損益分岐点が気になる人:損益分岐点売上高って何だろう?分岐というぐらいだから利益がでるかどうかとかのはなし?
こんな疑問に答えます。
本記事の内容
・損益分岐点売上高について
公認会計士・税理士のみつざねが解説します。
損益分岐点売上高という言葉を知らなくても、事業をやっている人なら感覚的にいくら売れば利益を残せるかというのは、わかっていると思います。
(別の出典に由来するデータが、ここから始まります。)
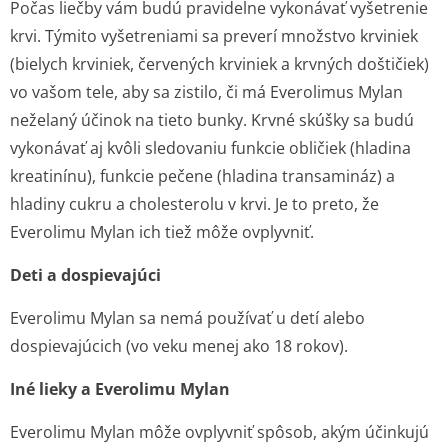
Počas liečby vám budú pravidelne vykonávať vyšetrenie
krvi. Týmito vyšetreniami sa preverí množstvo krviniek
(bielych krviniek, červených krviniek a krvných doštičiek)
vo vašom tele, aby sa zistilo, či má Everolimus Mylan
neželaný účinok na tieto bunky. Krvné skúšky sa budú
vykonávať aj kvôli sledovaniu funkcie obličiek (hladina
kreatinínu), funkcie pečene (hladina transamináz) a
hladiny cukru a cholesterolu v krvi. Je to preto, že
Everolimu Mylan ich tiež môže ovplyvniť.
Deti a dospievajúci
Everolimu Mylan sa nemá používať u detí alebo
dospievajúcich (vo veku menej ako 18 rokov).
Iné lieky a Everolimu Mylan
Everolimu Mylan môže ovplyvniť spôsob, akým účinkujú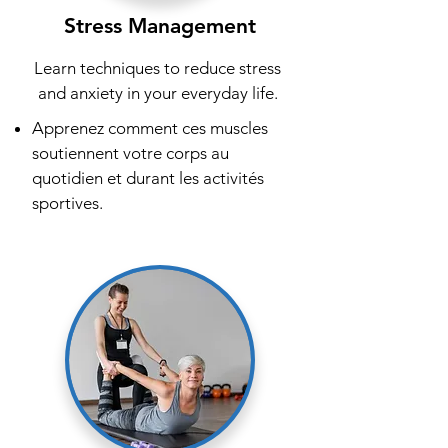
Stress Management
Learn techniques to reduce stress
and anxiety in your everyday life.
Apprenez comment ces muscles
soutiennent votre corps au
quotidien et durant les activités
sportives.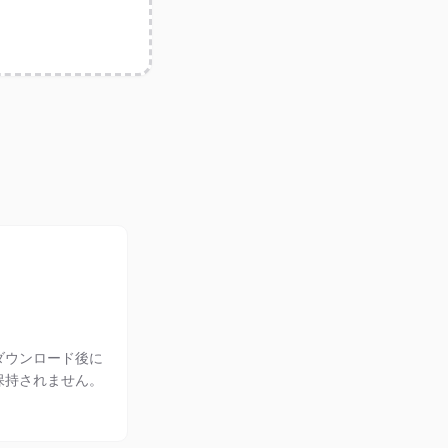
ダウンロード後に
保持されません。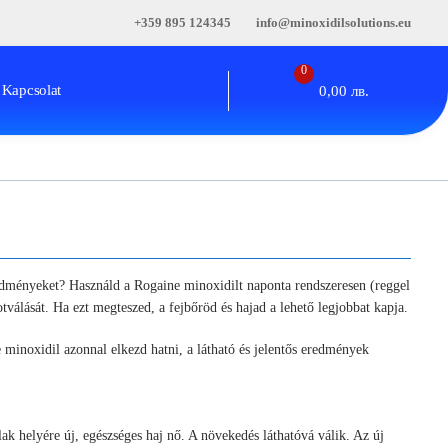
+359 895 124345
info@minoxidilsolutions.eu
0
Kapcsolat
0,00
лв.
redményeket? Használd a Rogaine minoxidilt naponta rendszeresen (reggel
válását. Ha ezt megteszed, a fejbőröd és hajad a lehető legjobbat kapja.
 minoxidil azonnal elkezd hatni, a látható és jelentős eredmények
ak helyére új, egészséges haj nő. A növekedés láthatóvá válik. Az új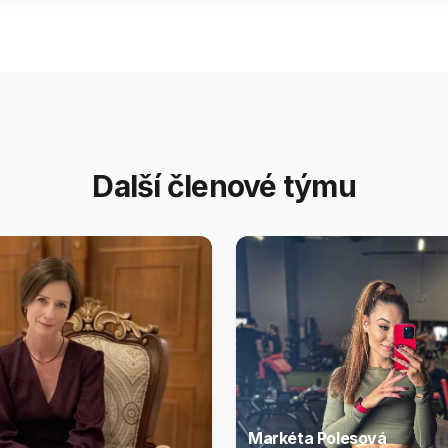
Další členové týmu
Markéta Polesová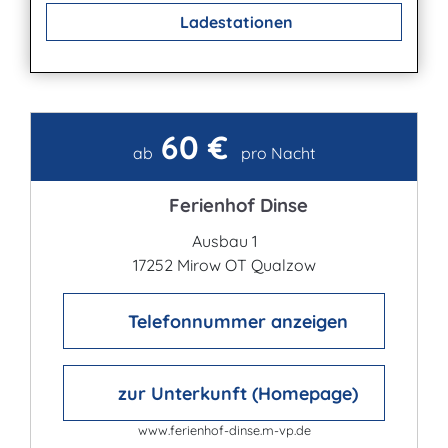
Ladestationen
60 €
Kontakt
ab
pro Nacht
Ferienhof Dinse
Ausbau 1
17252 Mirow OT Qualzow
Telefonnummer anzeigen
zur Unterkunft (Homepage)
www.ferienhof-dinse.m-vp.de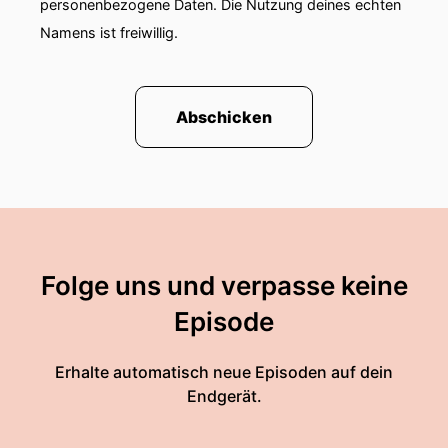
personenbezogene Daten. Die Nutzung deines echten
Namens ist freiwillig.
Abschicken
Folge uns und verpasse keine
Episode
Erhalte automatisch neue Episoden auf dein
Endgerät.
それを実際に金額としてあらわしているのが損益分岐点売上高です。
損益分岐点売上高とは
損益分岐点売上高は、簡単にいうと、売上と費用がトントンになる売上高のことです。
要するに利益も出ないけど、赤字にもならない状態です。
なので、損益分岐点売上高を超えられればそこから利益になりますし、それより売上が下回ってしまうと赤字になってしまいます。
損益分岐点売上高の求め方(計算式)
損益分岐点売上高を求める計算の手順はこんな感じです。
① 限界利益 = 売上高 - 変動費
② 限界利益率 = 限界利益 ÷ 売上高 × 100
③ 損益分岐点売上高 = 固定費 ÷ 限界利益率
まずは、売上高から変動費を引いて①限界利益を出します。
そのあとは、限界利益を売上高で割って②限界利益率を出します。
最後に固定費を限界利益率で割ってやると③損益分岐点売上高を出すことができます。
・用語説明
変動費 | 固定費 | 限界利益 |
変動費は売上の増減に応じて、増えたり減ったりする費用です。
例えば、商品の仕入れ代金、原材料費、外注費などです。
|
固定費は、売上の増減に関係なく一定額が発生する費用です。
例えば、家賃や人件費が該当します。 |
限界利益は、売上高から変動費を引いたものです。
限界利益の内訳は、固定費+利益です。 利益はゼロの場合もあります。 |
損益分岐点売上高の例題
字だけだとわかりづらいので、例題で数値を使って見てみたいと思います。
高級食パンを売っているパン屋さんがあるとします。
パン屋さんでは食パンのみを1本1,000円で販売しています。
この場合の直近の決算はこんな感じでした。
直前決算 | |
売上高 | 1,000万円 |
変動費 | 300万円 |
固定費 | 350万円 |
利益 | 350万円 |
この場合の損益分岐点売上高を計算してみます。
先ほどの式に当てはめてみます。
① 売上高1,000万円 - 変動費300万円 = 限界利益700万円
② 限界利益700万円 ÷ 売上高1,000万円 × 100 = 限界利益率70%
③ 固定費350万円 ÷ 限界利益率70% = 損益分岐点売上高500万円
この例題のケースだと損益分岐点売上高は500万円ということになりました。
高級食パンは1本1,000円なので、500万円÷1,000円=5,000本を年間で販売できれば、赤字にはならないということです。
まとめ
損益分岐点売上高自体は理解してしまえば簡単です。
変動費と固定費を分けたりするのは多少めんどうですが、事業をやっている方はこれを使って実際に自社の損益分岐点売上高を計算しておくと、自分の感覚とあっているのか、もしくは間違っていたのかがわかっていいですよ。